I don’t have a good answer to this question. Due to the considerations mentioned earlier, the most effective short-term way to get people who could contribute anything useful into AI safety is through selective rather than corrective or structural means, but there are just too few people who fit the requirements for this to scale nicely.
Over the long-term, you can try to reverse the trends on general societal inadequacy and sanity, but this seems really hard, it should have been done 20 years ago, and in any case requires actual decades before you can get meaningful outputs.

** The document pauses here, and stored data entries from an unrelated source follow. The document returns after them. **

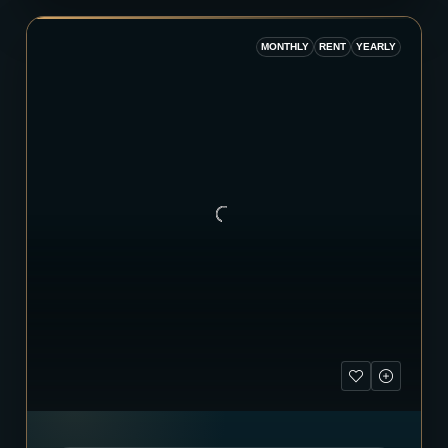
MONTHLY
RENT
YEARLY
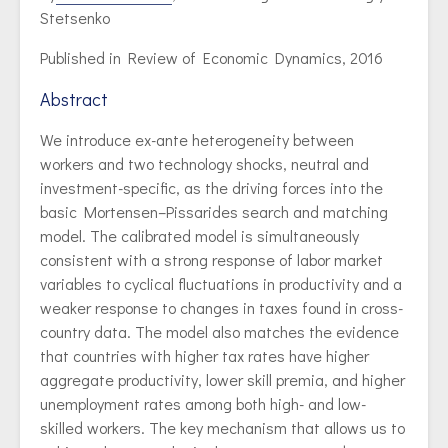
Stetsenko
Published in Review of Economic Dynamics, 2016
Abstract
We introduce ex-ante heterogeneity between
workers and two technology shocks, neutral and
investment-specific, as the driving forces into the
basic Mortensen–Pissarides search and matching
model. The calibrated model is simultaneously
consistent with a strong response of labor market
variables to cyclical fluctuations in productivity and a
weaker response to changes in taxes found in cross-
country data. The model also matches the evidence
that countries with higher tax rates have higher
aggregate productivity, lower skill premia, and higher
unemployment rates among both high- and low-
skilled workers. The key mechanism that allows us to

I’ll think about this some more and I’ll let you know if I have anything else to say.
Thanks for your insightful answers. You may want to make a top-level post on this topic to get more visibility. If only a very small fraction of the world is likely to ever understand and take into account many important ideas/considerations about AI x-safety, that changes the strategic picture considerably, and people around here may not be sufficiently “pricing it in”. I think I’m still in the process of updating on this myself.
Having more intelligence seems to directly or indirectly improve at least half of the items on your list. So doing an AI pause and waiting for (or encouraging) humans to become smarter still seems like the best strategy. Any thoughts on this?
I may be too sensitive about unintentionally causing harm, after observing many others do this. I was also just responding to what you said earlier, where it seemed like I was maybe causing you personally to be too pessimistic about contributing to solving the problems.
No, I never met him and didn’t interact online much. He does seem like a good example of you’re talking about.
Could that just shift the problem a bit? If we get a class of really smart people they can subjugate everyone else pretty easily too—perhaps even better than some AGI as they start with a really good understanding of human nature, cultures, failing and how to exploit for their own purposes. Or they could simply be better suited to taking advantage of and surviving with a more dangerous AI on the loose. We end up in some hybrid world where humanity is not extinct but most peoples’ life is pretty poor.
I suppose one might say that the speed and magnitude of the advances here might be such that we get to corrigible AI before we get incorrigible super humans.
I’m currious about your thought.
Quick, caveate, I’m trying to say all futures are bleak and no efforts lead where we want. I’m actually pretty positive about our future, even with AI (perhaps naively). We clearly already live in a world where the most intelligent could be said to “rule” but the rest of us average Joes are not slaves or surfs everywhere. Where the problems exist is more where we have cultural and legal failings rather than just outright subjugation by the brighter bulbs. But going back to the darker side here, the one’s that tend to successfully exploit/game/or ignore the rules are the smarter ones in the room.
If governments subsidize embryo selection, we should get a general uplift of everyone’s IQ (or everyone who decides to participate) so the resulting social dynamics shouldn’t be too different from today’s. Repeat that for a few generations, then build AGI (or debate/decide what else to do next). That’s the best scenario I can think of (aside from the “we luck out” ones).